The panel ‘Transnational Thomas Moore’ on Friday afternoon discussed the oriental romance Lalla Rookh, music, and the author’s reactions to Byron (especially Cain) as an author ‘unwilling to offend’ – unlike Byron himself. Three excellent papers by Sarah McCleave, Justin Tonra and Jim Watt placed Moore in context. It was interesting to hear how the links to Byron are complicated by the fact that Byron dedicated The Corsair to Moore, and the paper by Jim Watt discussed how Moore provided a template for Byron.

My Parallel Panel on Day 3: Saturday, and the Plenary Talks

The panel I presented on took place on Saturday morning and was entitled ‘Coleridge’s Afterlives’. I’d like to give a massive thank you to Philip Aherne and Jo Taylor for inviting me to join this panel, and thank you also to Maximiliaan van Woudenberg for chairing. Philip Aherne discussed T. H. Green and the Coleridgean Vocation, and Jo Taylor gave a paper on Edith Coleridge, S. T. Coleridge’s granddaughter: although almost all of her poetical compositions are unpublished, Edith’s verses engage with STC and also Hartley and Sara Coleridge, and often takes a swipe at poetical conventions in its mocking tone. We had a wide range of questions that gave us almost half an hour of interesting discussion on Coleridge and those influenced by him.

Now for the plenary talks: Twitter was very active during these (see the hashtag #BARS2015 (although with the caution that this has also been used for other things since the conference ended – Ed.)), which featured some really great images and quotes. John Barrell’s talk on the first day focused on ‘The Meeting of the Waters’, a phrase from poetry and folklore, songs and geographical locations. Barrell discussed his own experiences of finding such locations in the UK, Ireland and abroad. This confluence of location and poetry was a fascinating subject – the two things harmoniously mingle.

JMW Turner, 'The Junction of the Greta & the Tees'

JMW Turner, ‘The Junction of the Greta and the Tees’

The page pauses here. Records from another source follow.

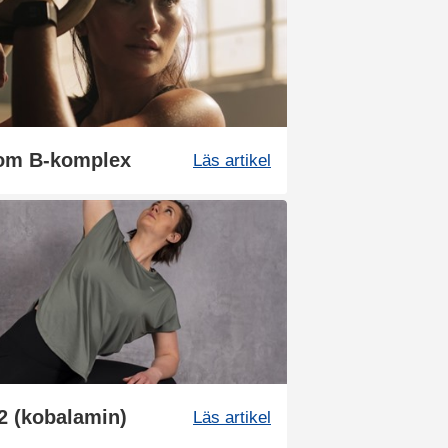
 om B-komplex
Läs artikel
12 (kobalamin)
Läs artikel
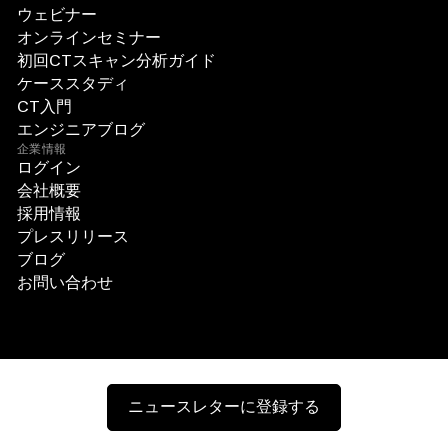
ウェビナー
オンラインセミナー
初回CTスキャン分析ガイド
ケーススタディ
CT入門
エンジニアブログ
企業情報
ログイン
会社概要
採用情報
プレスリリース
ブログ
お問い合わせ
ニュースレターに登録する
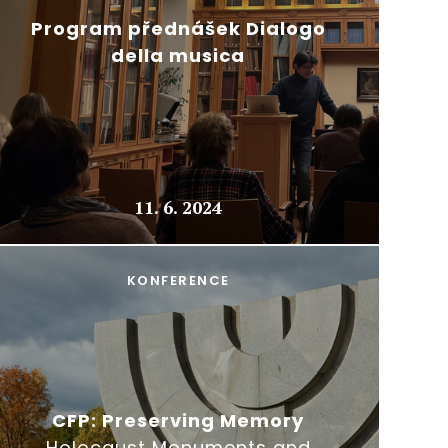
Program přednášek Dialogo
della musica
11. 6. 2024
KONFERENCE
CFP: Preserving Memory
Holocaust Monuments and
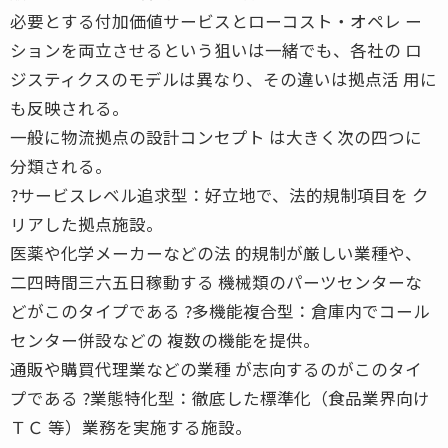
必要とする付加価値サービスとローコスト・オペレ ー
ションを両立させるという狙いは一緒でも、各社の ロ
ジスティクスのモデルは異なり、その違いは拠点活 用に
も反映される。
一般に物流拠点の設計コンセプト は大きく次の四つに
分類される。
?サービスレベル追求型：好立地で、法的規制項目を ク
リアした拠点施設。
医薬や化学メーカーなどの法 的規制が厳しい業種や、
二四時間三六五日稼動する 機械類のパーツセンターな
どがこのタイプである ?多機能複合型：倉庫内でコール
センター併設などの 複数の機能を提供。
通販や購買代理業などの業種 が志向するのがこのタイ
プである ?業態特化型：徹底した標準化（食品業界向け
ＴＣ 等）業務を実施する施設。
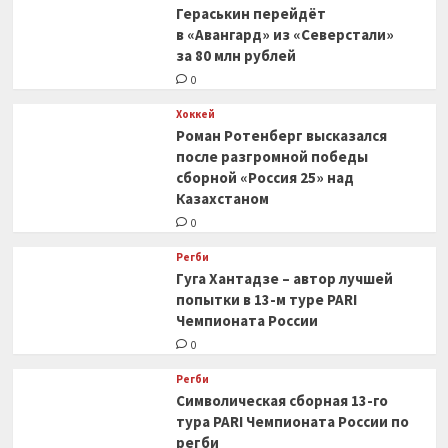
Гераськин перейдёт
в «Авангард» из «Северстали»
за 80 млн рублей
0
Хоккей
Роман Ротенберг высказался
после разгромной победы
сборной «Россия 25» над
Казахстаном
0
Регби
Гуга Хантадзе – автор лучшей
попытки в 13-м туре PARI
Чемпионата России
0
Регби
Символическая сборная 13-го
тура PARI Чемпионата России по
регби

The plenary on Friday was given by Claire Connolly on ‘Sea Crossings, Scale and the Imprint of Colonial Infrastructure from Swift to Edgeworth’. Connolly discussed Swift’s two famous poems from Holyhead, written on account of him being stuck there, unable to cross to Ireland. Her talk emphasised the significance of the sea crossing between Britain and Ireland at this time, including Irish history and the social ‘pull’ to London. Edgeworth’s letters from Holyhead showed another perspective on this, including her accounts of sublime scenery and her comparisons of the many different sea crossings she experienced in her lifetime.

Saturday’s plenary also had a focus on the female Romantic author: Devoney Looser gave a talk on ‘Jane Austen Matters’, considering Austen’s legacy and analysing the debates that occur around Austen’s image and her fiction through the ages. The complicated legacy of Austen is evident in the many attempts to illustrate her novels and what this tells us about the particular audience of that age: for example, different interpretations of scenes in Pride and Prejudice would lead to very different Elizabeth Bennetts being depicted in the accompanying illustrations. Looser’s talk then focused on Ferdinand Pickering’s Austen designs.

circa 1815:  A scene from Jane Austen's novel 'Emma', (1815) illustrated by Pickering.  (Photo by Hulton Archive/Getty Images)

A scene from Jane Austen’s novel ‘Emma’, (1815) illustrated by Pickering

Overall, a great meeting of like-minded Romanticists!